[Data extract]
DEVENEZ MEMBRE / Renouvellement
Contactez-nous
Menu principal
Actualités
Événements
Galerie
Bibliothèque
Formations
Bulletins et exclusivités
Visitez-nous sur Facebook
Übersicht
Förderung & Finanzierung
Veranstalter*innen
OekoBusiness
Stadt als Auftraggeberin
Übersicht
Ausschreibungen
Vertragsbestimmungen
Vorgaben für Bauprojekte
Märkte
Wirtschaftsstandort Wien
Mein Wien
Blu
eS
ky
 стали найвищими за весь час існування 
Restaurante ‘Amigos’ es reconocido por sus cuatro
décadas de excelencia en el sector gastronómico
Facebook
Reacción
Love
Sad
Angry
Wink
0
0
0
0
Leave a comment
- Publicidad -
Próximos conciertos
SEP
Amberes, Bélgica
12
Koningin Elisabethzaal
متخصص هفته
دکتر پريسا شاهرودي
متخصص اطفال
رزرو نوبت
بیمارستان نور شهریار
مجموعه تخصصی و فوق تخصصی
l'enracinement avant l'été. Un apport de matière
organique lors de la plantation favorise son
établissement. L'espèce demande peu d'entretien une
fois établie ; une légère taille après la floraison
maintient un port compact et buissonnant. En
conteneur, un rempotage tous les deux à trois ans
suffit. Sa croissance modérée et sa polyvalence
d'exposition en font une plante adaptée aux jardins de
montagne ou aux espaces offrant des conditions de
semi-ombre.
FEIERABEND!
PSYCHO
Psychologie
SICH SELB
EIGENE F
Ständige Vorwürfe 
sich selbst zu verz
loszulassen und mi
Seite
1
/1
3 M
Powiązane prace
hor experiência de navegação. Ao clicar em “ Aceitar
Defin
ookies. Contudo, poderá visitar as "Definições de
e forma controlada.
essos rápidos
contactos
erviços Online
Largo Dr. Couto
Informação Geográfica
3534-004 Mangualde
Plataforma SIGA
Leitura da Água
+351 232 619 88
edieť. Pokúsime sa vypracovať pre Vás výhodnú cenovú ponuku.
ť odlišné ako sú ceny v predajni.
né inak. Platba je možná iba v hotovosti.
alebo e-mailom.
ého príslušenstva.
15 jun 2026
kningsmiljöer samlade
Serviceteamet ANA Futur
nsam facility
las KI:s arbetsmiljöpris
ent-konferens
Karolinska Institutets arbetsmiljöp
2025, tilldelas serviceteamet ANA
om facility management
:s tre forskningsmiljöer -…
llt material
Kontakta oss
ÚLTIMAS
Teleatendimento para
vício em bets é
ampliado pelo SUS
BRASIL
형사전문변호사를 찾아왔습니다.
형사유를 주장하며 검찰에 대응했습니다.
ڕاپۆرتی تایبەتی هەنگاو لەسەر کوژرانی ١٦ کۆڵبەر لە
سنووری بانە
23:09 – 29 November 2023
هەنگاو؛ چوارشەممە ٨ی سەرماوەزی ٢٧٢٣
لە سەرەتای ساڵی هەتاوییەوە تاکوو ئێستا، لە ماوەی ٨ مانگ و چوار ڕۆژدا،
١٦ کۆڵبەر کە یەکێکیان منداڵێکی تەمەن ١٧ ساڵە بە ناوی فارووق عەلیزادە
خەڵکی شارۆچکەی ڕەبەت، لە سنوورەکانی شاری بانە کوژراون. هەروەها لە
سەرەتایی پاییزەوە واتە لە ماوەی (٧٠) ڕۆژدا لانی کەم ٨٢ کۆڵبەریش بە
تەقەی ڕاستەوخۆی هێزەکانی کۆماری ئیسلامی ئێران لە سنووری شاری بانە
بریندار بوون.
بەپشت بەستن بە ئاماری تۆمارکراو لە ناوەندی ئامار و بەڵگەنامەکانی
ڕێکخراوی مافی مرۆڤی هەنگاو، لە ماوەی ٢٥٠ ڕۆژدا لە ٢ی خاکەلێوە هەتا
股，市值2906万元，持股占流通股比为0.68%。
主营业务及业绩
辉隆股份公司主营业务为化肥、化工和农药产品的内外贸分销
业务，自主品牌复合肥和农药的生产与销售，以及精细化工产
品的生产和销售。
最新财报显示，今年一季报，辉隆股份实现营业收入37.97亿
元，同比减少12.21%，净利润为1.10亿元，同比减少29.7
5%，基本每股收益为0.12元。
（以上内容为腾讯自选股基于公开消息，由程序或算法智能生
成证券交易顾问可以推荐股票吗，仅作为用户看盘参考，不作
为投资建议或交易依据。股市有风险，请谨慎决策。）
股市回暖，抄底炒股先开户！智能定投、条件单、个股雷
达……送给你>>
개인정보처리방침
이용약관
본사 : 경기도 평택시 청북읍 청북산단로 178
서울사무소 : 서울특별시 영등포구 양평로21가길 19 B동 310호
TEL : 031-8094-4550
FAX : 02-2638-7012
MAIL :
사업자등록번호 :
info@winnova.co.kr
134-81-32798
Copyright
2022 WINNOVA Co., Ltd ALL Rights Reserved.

[Exercise details]
Lines in the entries above that hold "هەنگاو" should be counted; give only that count.

[Output for this exercise]
3